She’s the photographer to the stars whose portraits have graced the covers of high-end glossies from Vogue to Vanity Fair, so when Annie Leibovitz announced her latest collaboration would be with Ikea, well, there was a lot to unpack.
Approached by the company during the pandemic, Leibovitz described the role as “a dream project for someone like myself”, apparently less to do with her love of affordable homeware (although she will be buying a niece some Ikea plates for a wedding present) and more the theme of the project – family.
Leibovitz travelled to seven countries documenting different ideas of family, with 20-odd pictures the result. The collaboration was showcased with an event at Paris fashion week, displaying Leibovitz’s photographs. The space, which also has a shop and cafe, will be open to the public until 3 March.
She says it was illuminating finding different definitions of “family” – including commune-like living, three parents looking after their son, and a young couple who had moved in with an older widow. “There was a thought that this was about the home,” says Leibovitz. “It really was about these people’s lives. It was so powerful and emotional to go into these people’s lives.”
Leibovitz is, of course, more usually in the lives of the rich and famous. But she says her approach to shoots doesn’t change to suit the star status of the subject. “I don’t take any sitting any more important or less important,” she says. “It’s almost a little bit of a curse – we do everything with exactly the same intensity.”
The photographer, who started her career in the early 70s taking pictures for Rolling Stone, says she is still fulfilled and excited about what she does, even in her mid-70s. “One of the things that’s not talked about enough is it gets so much more interesting to be older,” she says. “You know what you’re doing.” What is her biggest lesson? “I don’t spend a long time with a subject [any more],” she says. “If you’re not getting it [the picture] right away, you should come back.”
As well as to the portfolio of her photographs, Leibovitz has selected six photography mentees whom she has guided in their own projects about home, with the images displayed here. They range from Praise Hassan in Nigeria, who took pictures of her best friend’s house, to Toma Hurduc in Romania, who documented his partner and their dog. Particularly striking is the work of Elena Kalinichenko, based in Kyiv in Ukraine.

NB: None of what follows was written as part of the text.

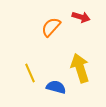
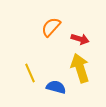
red arrow: moved 1 px left, 22 px down
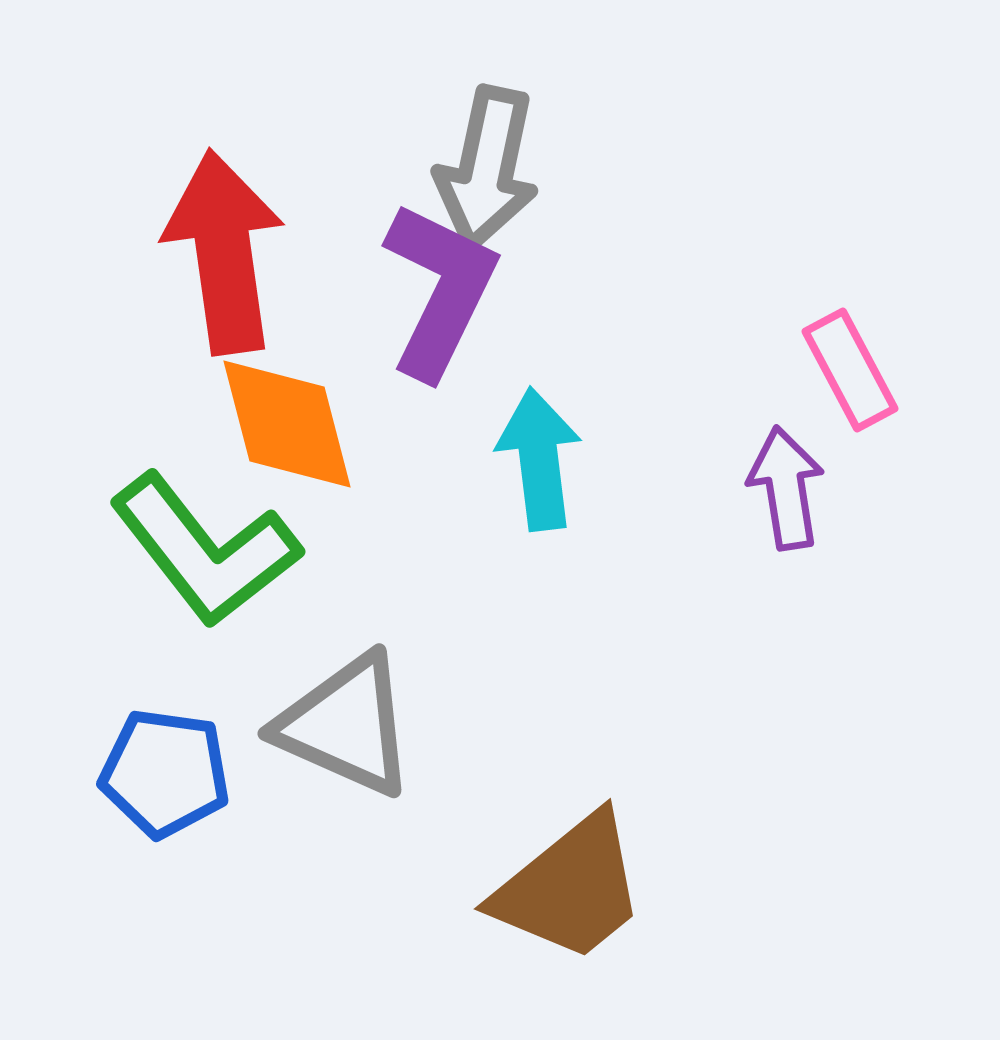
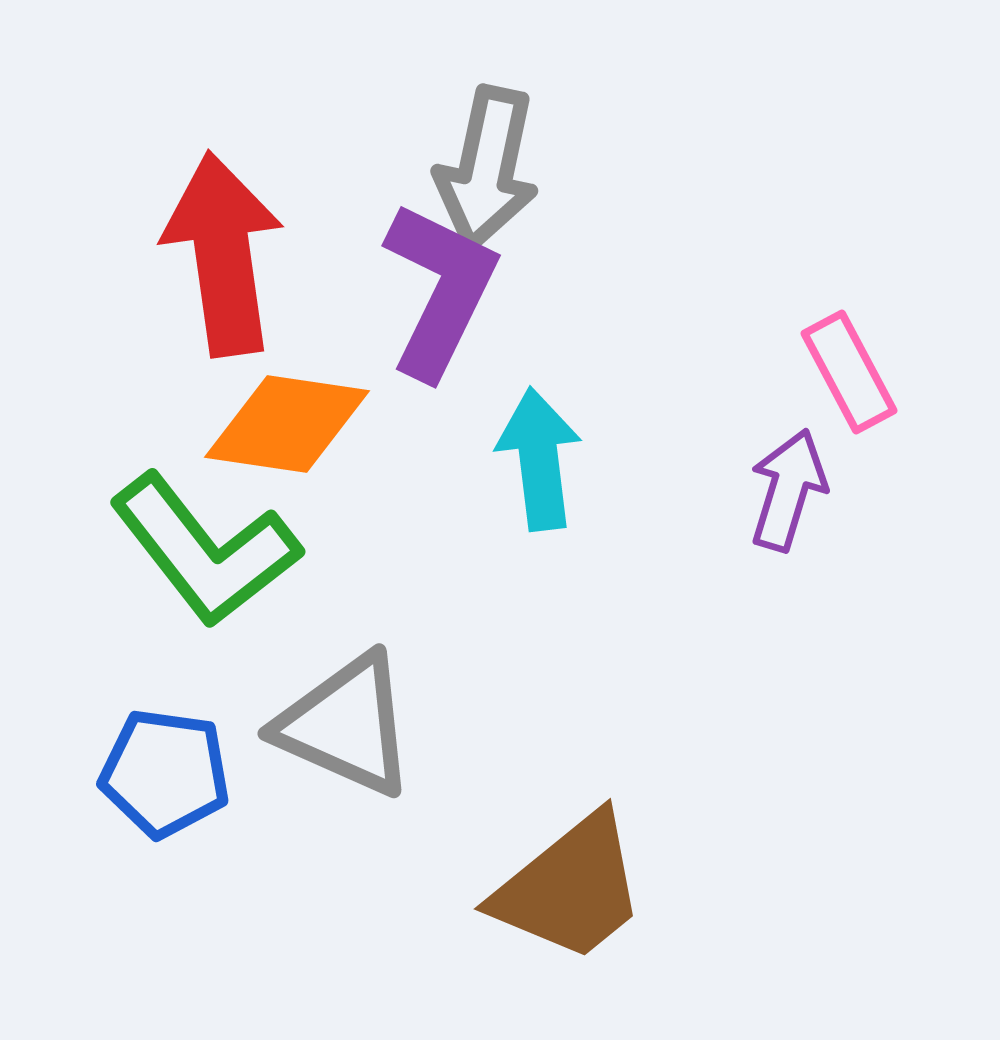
red arrow: moved 1 px left, 2 px down
pink rectangle: moved 1 px left, 2 px down
orange diamond: rotated 67 degrees counterclockwise
purple arrow: moved 2 px right, 2 px down; rotated 26 degrees clockwise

Her images show a friend outside the ruins of where her house once was, and a sign to a bomb shelter.
Leibovitz is not the first fashion insider to have a connection to Ikea. Virgil Abloh, the influential designer who died in 2021, collaborated with the homewares store on a collection in 2018. The collection included a poster printed like a supersized Ikea receipt, and a mat that read Keep Off in his trademark Helvetica script.
The store’s blue Frakta bag was also the inspiration for a Balenciaga bag in 2017, which cost £1,600. Ikea has been good-natured about these fashion moments. After the outrage around the £1,600 bag, they released an advert for the “real” Frakta, emphasising its $0.99 price tag and that “if it rustles, it’s real”.